Muchas veces se hacen eco de blogs d habla inglesa, pues parece que aquí este tipo de visión prosaica del management no se estila. En la entrada que os linko resumen, en una breve lista de diez puntos, otras tantas ideas de Ian MacKenzie sobre la gestión de tiempo. A continuación las recojo y os aporto un pequeño granito de arena.

  • Mira siempre hacia delante: es inútil estar siempre preocupados por el pasado, según Ian. Humano, pero inútil. Aprendamos de el pero que nos sirva sólo para mirar hacia el futuro. En mi opinión es cierto, pero lo ampliaría con una metáfora automovilística. Necesitamos un retrovisor para saber lo que hemos dejado atrás, y que aún así nos puede alcanzar, pero no podemos apartar la vista de enfrente durante mucho tiempo. Incluso si se me permite, y tal como nos enseñan en las autoescuelas, no basta con fijarte en el coche que llevamos delante, hay que estar atento también de los que le preceden. Es necesario no fijarse tan solo en el futuro inmediato, saber mirar más allá.

  • Agrupar tareas similares: poco que comentar aquí, pues esta claro. Determinadas tareas que realizamos las hacemos de un modo muy disperso.
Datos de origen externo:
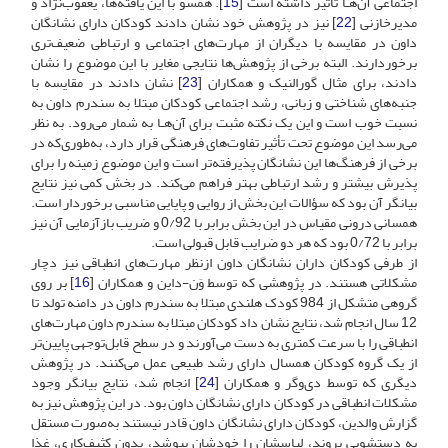
اجتماعی آن‌هـا تأثیر داشته است [
15
]. همسو با این یافته‌ها، یعقوب‌نژاد و
مدیرخازنی [
22
] نیز در پژوهش خود نشان دادند کودکان دارای نشانگان
داون در مقایسه با دیگران از مهارت‌های اجتماعی و ارتباطی ضعیف‌تری
برخوردارند. البته برخی از پژوهش‌ها نتایجی مغایر با این موضوع را نشان
دادند، برای مثال گورالنیک و همکاران [
23
] نشان دادند در مقایسه با
جنبه‌های شناختی و زبانی، رشد اجتماعی کودکان مبتلا به سندرم داون به
نسبت خوب است و این یک نکته مثبت برای آن‌هـا به شمار می‌رود. به نظر
می‌رسد این موضوع تحت تأثیر تفاوت‌های فرهنگی قرار دارد، به‌طوری‌که در
برخی از فرهنگ‌ها این نشانگان پذیرفته‌تر است و این موضوع زمینه را برای
پذیرش بیشتر و رشد ارتباطی بهتر فراهم می‌کند. در بخش کمی نیز نتایج
بیانگر آن بود که سؤالات این بخش از روایی و پایایی مناسبی برخوردار است.
همسانی درونی مقیاس در این بخش برابر با 0/92 و ضریب بازآزمایی آن نیز
برابر با 0/72 بود که هر دو ضرایب قابل قبولی است.
از طرفی کودکان داران نشانگان داون ازنظر مهارت‌های انطباقی نیز دچار
مشکلاتی هستند. در پژوهشی که توسط وَن-داین و همکاران [
16
] بر روی
گروهی متشکل از 984 کودک هلندی مبتلا به سندرم داون در دامنه تولد تا
12 سال انجام شد، نتایج نشان داد کودکان مبتلا به سندرم داون مهارت‌های
انطباقی را با سرعت کمتری به دست می‌آورند و در سطح قابل‌توجهی پایین‌تر
از یک گروه کودکان همسال دارای رشد طبیعی عمل می‌کنند. در پژوهش
دیگری که توسط دی‌وگر و همکاران [
24
] انجام شد، نتایج بیانگر وجود
مشکلات انطباقی در کودکان دارای نشانگان داون بود. در این پژوهش نیز به
گزارش والدین، کودکان دارای نشانگان داون قادر نیستند به‌صورت مستقل
به دستشویی بروند، لباسشان را خودشان بپوشد، بدون کثیف‌کاری، غذا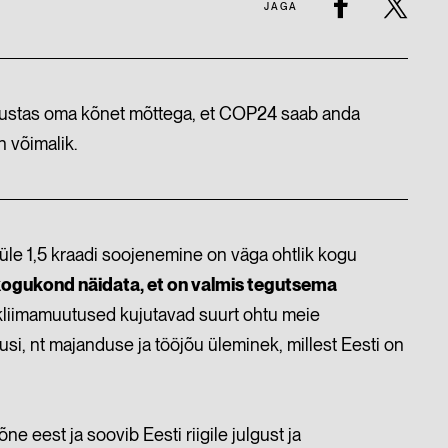
JAGA
alustas oma kõnet mõttega, et COP24 saab anda
n võimalik.
et üle 1,5 kraadi soojenemine on väga ohtlik kogu
kogukond näidata, et on valmis tegutsema
gi kliimamuutused kujutavad suurt ohtu meie
usi, nt majanduse ja tööjõu üleminek, millest Eesti on
 eest ja soovib Eesti riigile julgust ja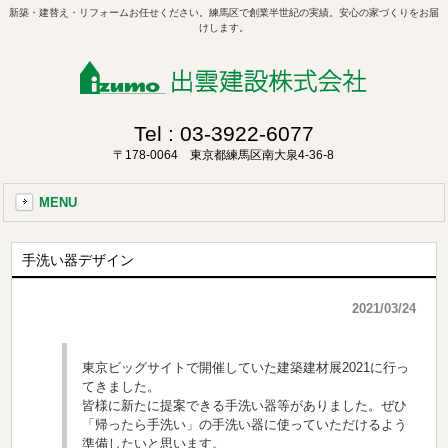
新築・建替え・リフォームお任せください。練馬区で創業半世紀の実績。安心の家づくりをお届
けします。
Tel :
03-3922-6077
〒178-0064 東京都練馬区南大泉4-36-8
MENU
手洗い器デザイン
2021/03/24
東京ビッグサイトで開催していた建築建材展2021に行っ
てきました。
皆様に新たに提案できる手洗い器等がありました。ぜひ
「帰ったら手洗い」の手洗い器に使っていただけるよう
準備したいと思います。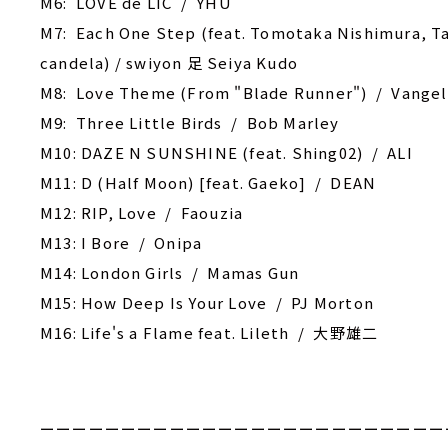
M6: LOVE de LIC / YHU
M7: Each One Step (feat. Tomotaka Nishimura, Ta
candela) / swiyon 足 Seiya Kudo
M8: Love Theme (From "Blade Runner") / Vangel
M9: Three Little Birds / Bob Marley
M10: ‎DAZE N SUNSHINE (feat. Shing02) / ALI
M11: D (Half Moon) [feat. Gaeko] / DEAN
M12: RIP, Love / Faouzia
M13: ‎I Bore / Onipa
M14: London Girls / Mamas Gun
M15: How Deep Is Your Love / PJ Morton
M16: Life's a Flame feat. Lileth / 大野雄二
ーーーーーーーーーーーーーーーーーーーーーーーーー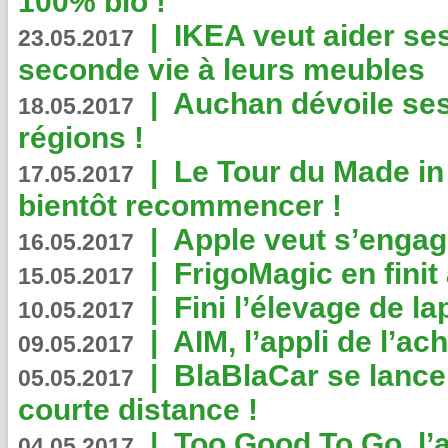
100% bio !
|
IKEA veut aider se
23.05.2017
seconde vie à leurs meubles
|
Auchan dévoile se
18.05.2017
régions !
|
Le Tour du Made in
17.05.2017
bientôt recommencer !
|
Apple veut s’engage
16.05.2017
|
FrigoMagic en finit 
15.05.2017
|
Fini l’élevage de la
10.05.2017
|
AIM, l’appli de l’ac
09.05.2017
|
BlaBlaCar se lance
05.05.2017
courte distance !
|
Too Good To Go, l’a
04.05.2017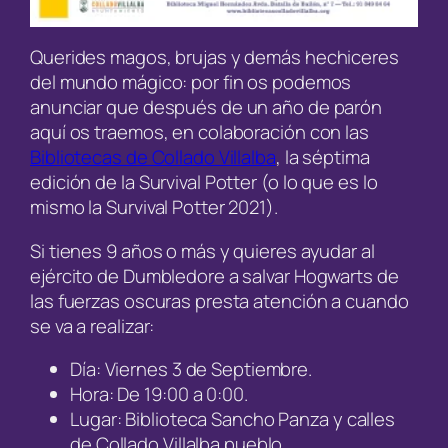
Querides magos, brujas y demás hechiceres
del mundo mágico: por fin os podemos
anunciar que después de un año de parón
aquí os traemos, en colaboración con las
Bibliotecas de Collado Villalba
, la séptima
edición de la Survival Potter (o lo que es lo
mismo la Survival Potter 2021).
Si tienes 9 años o más y quieres ayudar al
ejército de Dumbledore a salvar Hogwarts de
las fuerzas oscuras presta atención a cuando
se va a realizar:
Día: Viernes 3 de Septiembre.
Hora: De 19:00 a 0:00.
Lugar: Biblioteca Sancho Panza y calles
de Collado Villalba pueblo.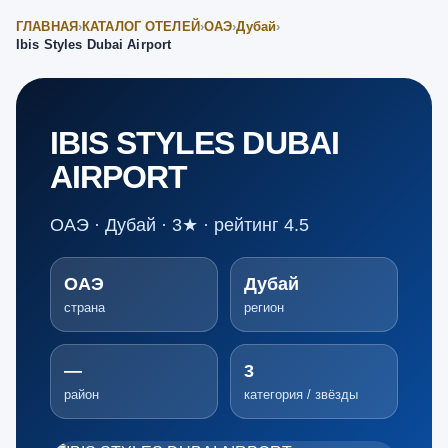
ГЛАВНАЯ
›
КАТАЛОГ ОТЕЛЕЙ
›
ОАЭ
›
Дубай
›
Ibis Styles Dubai Airport
IBIS STYLES DUBAI
AIRPORT
ОАЭ · Дубай · 3★ · рейтинг 4.5
ОАЭ
Дубай
страна
регион
—
3
район
категория / звёзды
En aras a incrementar nuestra productividad conviene agruparlas en un mismo tiempo de ejecución.

  • Contar con las interrupciones: como dice Ian, hay que reconocer que existen y amoldarnos a ellas. Por tanto es fundamental estudiar cómo y cuando se producen.
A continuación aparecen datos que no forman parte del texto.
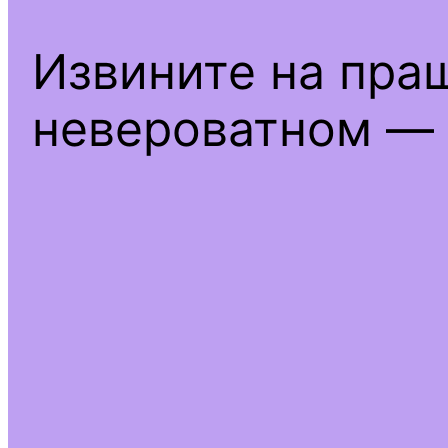
Извините на пра
невероватном — 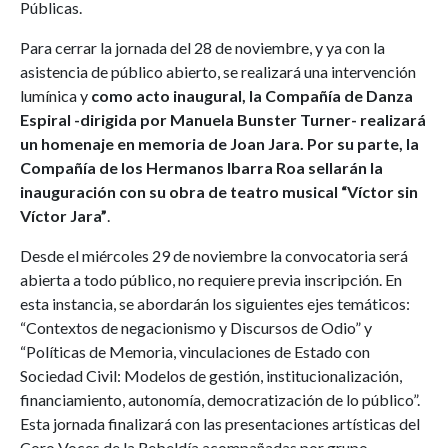
Públicas.
Para cerrar la jornada del 28 de noviembre, y ya con la
asistencia de público abierto, se realizará una intervención
lumínica y
como acto inaugural, la Compañía de Danza
Espiral -dirigida por Manuela Bunster Turner- realizará
un homenaje en memoria de Joan Jara. Por su parte, la
Compañía de los Hermanos Ibarra Roa sellarán la
inauguración con su obra de teatro musical “Víctor sin
Víctor Jara”
.
Desde el miércoles 29 de noviembre la convocatoria será
abierta a todo público, no requiere previa inscripción. En
esta instancia, se abordarán los siguientes ejes temáticos:
“Contextos de negacionismo y Discursos de Odio” y
“Políticas de Memoria, vinculaciones de Estado con
Sociedad Civil: Modelos de gestión, institucionalización,
financiamiento, autonomía, democratización de lo público”.
Esta jornada finalizará con las presentaciones artísticas del
Coro Voces de la Rebeldía acompañadas por grupo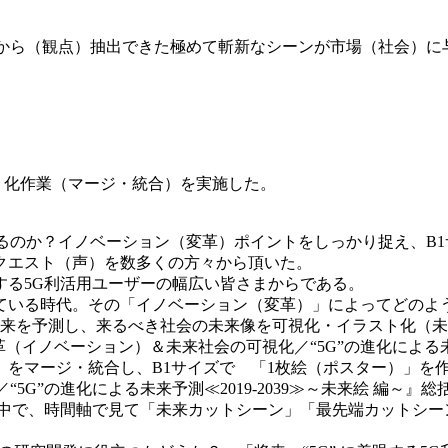
査から（観点）抽出できた極めて斬新なシーンが市場（社会）
ター）」化作業（マージ・統合）を実施した。
変わるのか？イノベーション（変革）ポイントをしっかり捉え、B
クエスト（声）を数多くの方々から頂いた。
着眼する5G利活用ユーザーの幅広い皆さまからである。
ている時代。その「イノベーション（変革）」によってどのよ
の未来を予測し、来るべき社会の未来像を可視化・イラスト化（
変革（イノベーション）＆未来社会の可視化／“5G”の進化による未
）をマージ・統合し、B1サイズで 「1枚絵（ポスター）」を
“5G”の進化による未来予測≪2019‐2039≫～未来絵 編～
の中で、時間軸で見て「未来カットシーン」「最先端カットシー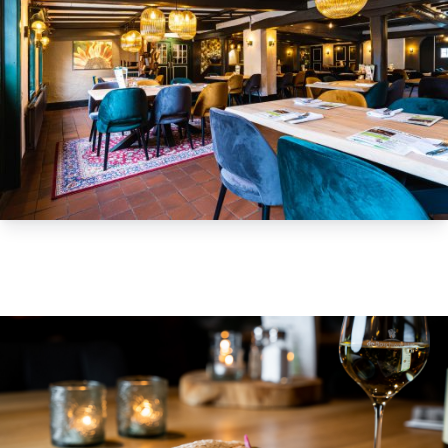
Set Link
  • Ordena tu agenda/calendario: conviene repasarla de vez en cuando, y eliminar aquellas tareas superfluas que apenas aportan y que nos limitan. Hay que tomarse un tiempo para organizar nuestro tiempo, valga la redundancia.
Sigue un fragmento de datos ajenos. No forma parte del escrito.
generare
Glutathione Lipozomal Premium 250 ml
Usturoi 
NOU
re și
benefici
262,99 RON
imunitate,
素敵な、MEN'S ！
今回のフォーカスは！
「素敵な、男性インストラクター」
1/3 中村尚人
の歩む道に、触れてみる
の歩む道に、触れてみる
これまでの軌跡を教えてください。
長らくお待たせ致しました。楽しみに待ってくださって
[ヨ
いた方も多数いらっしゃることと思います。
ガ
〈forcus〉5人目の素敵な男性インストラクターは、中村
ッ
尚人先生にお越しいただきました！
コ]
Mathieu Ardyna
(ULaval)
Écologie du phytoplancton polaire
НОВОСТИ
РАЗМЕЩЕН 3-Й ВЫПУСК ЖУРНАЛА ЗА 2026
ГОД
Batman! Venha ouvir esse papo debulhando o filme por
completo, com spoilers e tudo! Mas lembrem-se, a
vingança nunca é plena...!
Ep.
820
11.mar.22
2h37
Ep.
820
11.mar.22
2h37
  • Planifica tus llamadas: sonrío con esta afirmación, pues me da que es un mal endémico en España. Llamadas echas al tun tun, sin una adecuada planificación, que se deben repetir una y otra vez para obtener lo que hubiese con una buena desde el principio. A mi tampoco me gusta la típica llamada que sigue un guión, y que se nota como lo lee, pero entre esto y la más absoluta improvisación, hay un punto medio. Recordemos que la mejor improvisación sale después de haber practicado mucho.

  • Crea rutinas: el establecimiento de una rutina nos ayuda a reducir nuestro tiempo de ejecución, a evitar las interrupciones, especialmente cuando la interiorizamos. Dudo mucho (lo se) que Federer este pensando como golpea cada bola, simplemente tiene interiorizadas una serie de rutinas y su mente las activa rápidamente. Siguiendo el símil del automovilista, a todos nos ha pasado no ser conscientes de como hemos recorrido un determinado trecho. Las rutinas se han apoderado de nuestra consciencia : Ojo, que también tiene sus peligros, en la empresa y en el coche.

  • Limite temporalmente las tareas: una de las primeras cosas que aprende un gestor es que el trabajo nunca se termina, que siempre hay una posibilidad de obtener un mejor resultado, que se puede ser más eficaz. Pero normalmente todo ello es a costa de la eficiencia, del mal uso de los recursos. Y uno de los más valiosos es el tiempo. No se trata tan solo de obtener un objetivo X, se trata de conseguirlo en un tiempo Y.

  • Simplifique: dice Ian que hay un momento en que se debe renunciar a lo superfluo, y quedarse con lo esencial. Cierto. Yo añadiría que a mayor complejidad, a mayor barroquismo, mayor posibilidad de errores, y para nuestra desgracia, mayor tiempo en descubrirlos. Recurriendo a los clásicos, menos es más.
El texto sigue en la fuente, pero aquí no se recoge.